No, Avram says voicelessly, tell me.
What she heard from Ilan one morning twenty-one years ago, she now tells Avram in detail — she remembers quite a bit, in fact — finally bringing the story full circle.
Ilan walked. He was scared of the roads and walked only on the sides, through sand that was sometimes knee-high. Every time he saw a vehicle, he fell flat and hid. All night he walked alone among the charred remains of jeeps and APCs, smoldering tanks and cracked fuel tankers. Egyptian armored vehicles passed him twice. Then he heard a wounded Egyptian soldier crying, begging for help, but he was afraid of traps and didn’t get close to him. Here and there he saw a charred body with black stumps sticking up and the head bent backward, mouth agape. A burned helicopter with its propeller missing was pinned into the side of a dune; he couldn’t tell if it was ours or theirs. Soldiers still sat inside, leaning forward, looking very intent. He walked on.
“He just walked. He didn’t even know if he was heading in the right direction. You asked what he was thinking, and he wasn’t. He walked because he walked. Because you were there at the end of the road. Because only by chance were you there instead of him. I don’t know, I think I would have done the same thing. Maybe you would have too, I don’t know.”

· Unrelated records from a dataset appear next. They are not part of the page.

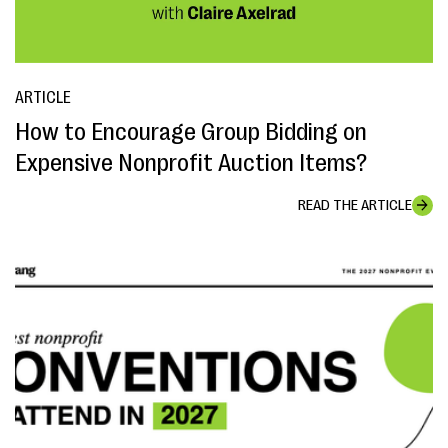
ARTICLE
How to Encourage Group Bidding on
Expensive Nonprofit Auction Items?
READ THE ARTICLE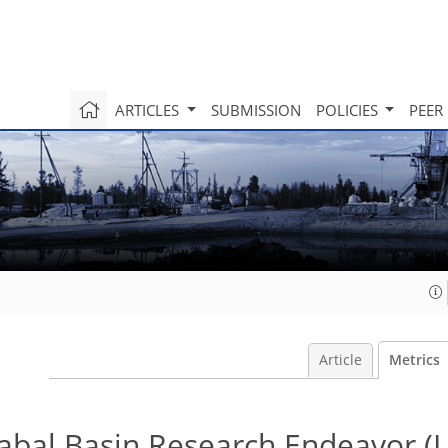
ARTICLES
SUBMISSION
POLICIES
PEER
Article
Metrics
zabal Basin Research Endeavor (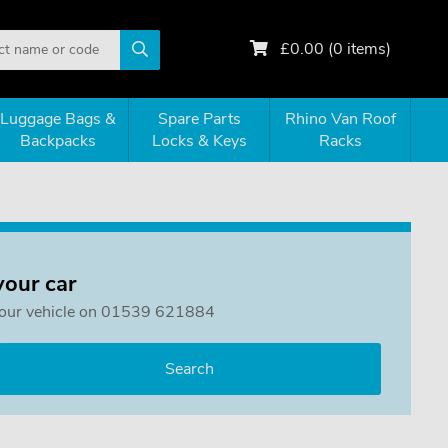
£
0.00
(
0
items)
Luggage Bags &
Spare Parts
Rhino Van Roof
Backpacks
Locks & Keys
Racks
your car
or your vehicle on 01539 621884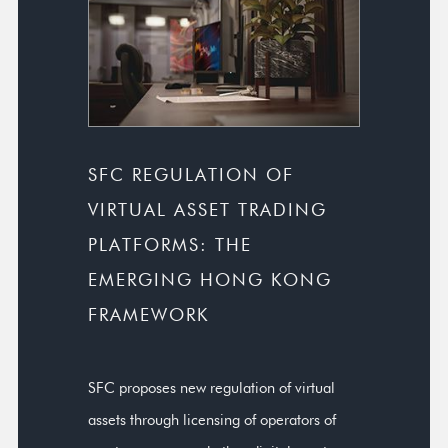
SFC REGULATION OF
VIRTUAL ASSET TRADING
PLATFORMS: THE
EMERGING HONG KONG
FRAMEWORK
SFC proposes new regulation of virtual
assets through licensing of operators of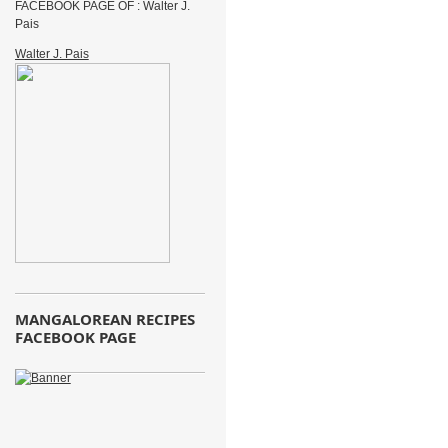
FACEBOOK PAGE OF : Walter J.
Pais
Walter J. Pais
MANGALOREAN RECIPES
FACEBOOK PAGE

Because that’s exactly the way she’s walking here, Avram thinks and tries to stop the mounting tremors in his body. She is walking because she is walking. Because Ofer is there, at the end of the road. Because she’s decided that this is how she will save him, and no one will dissuade her from that. “I wouldn’t do that,” he says angrily, buttressing himself against what her story is piling up on top of him, closing in on him from one minute to the next. “I wouldn’t have gone out to find him like that, I’d have been scared to death.”
“Yes you would have. That’s exactly the kind of thing you would have done.” An act of greatness, she thinks. A misdeed.

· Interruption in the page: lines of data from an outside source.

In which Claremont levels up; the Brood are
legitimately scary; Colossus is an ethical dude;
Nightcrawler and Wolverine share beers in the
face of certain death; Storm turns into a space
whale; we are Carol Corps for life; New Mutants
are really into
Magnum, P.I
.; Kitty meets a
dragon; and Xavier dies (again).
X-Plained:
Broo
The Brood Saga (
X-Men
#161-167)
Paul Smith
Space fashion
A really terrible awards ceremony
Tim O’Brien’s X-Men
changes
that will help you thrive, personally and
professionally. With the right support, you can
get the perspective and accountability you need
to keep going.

“I’m not so sure,” he hisses through gritted teeth.
“And I’ll tell you something else. It was exactly because of everything he’d learned from you over the years that he knew it could be done.”
What he remembered from that night, Ilan told her only once, at daybreak. He squeezed her suddenly from behind, as if in his sleep, trapped her between his arms and legs, and emptied the story into her spasmodically. Now it was her turn to do the same to Avram. She hadn’t meant to tell him, Ilan had made her swear she would never, under any circumstances, in any situation, tell him. But maybe, she thinks, Ilan didn’t know the story would burst out of him either, a moment before Ofer was born. And besides, it was enough. Enough with the secrets.

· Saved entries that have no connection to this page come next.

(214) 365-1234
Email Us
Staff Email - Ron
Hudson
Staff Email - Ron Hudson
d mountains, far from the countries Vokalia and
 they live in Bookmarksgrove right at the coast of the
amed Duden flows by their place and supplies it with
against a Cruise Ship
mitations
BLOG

Ilan kept walking. It started to get light. Every so often he had to hide in some bushes, or in the shady folds of sand dunes. His eyes and nose filled with sand. His teeth were gritty with sand. A soldier with a cushy job in Intelligence, armed with an SKS, no bullets, no gear, one water canteen.
He lay down to rest in a ditch and must have fallen asleep, because when he opened his eyes there was a guy in glasses sitting next to him, gesturing for him to be quiet. He was a tankist from Brigade 401 and his tank had been hit, killing his entire crew. He’d pretended to be dead when the Egyptians had looted the tank. So these two, with one water canteen and a torn map, navigated for several hours — in total silence because they were afraid of Egyptian commando units — until they reached the coast and saw an Israeli flag, shredded and bedraggled but still flying from the broken, sunken roof of the Hamama stronghold.
The whole time she talks, Avram frantically runs his thumbs over his fingertips, as though he has to count them over and over again. I’m not, he murmurs to himself, it can’t be. What is she babbling about?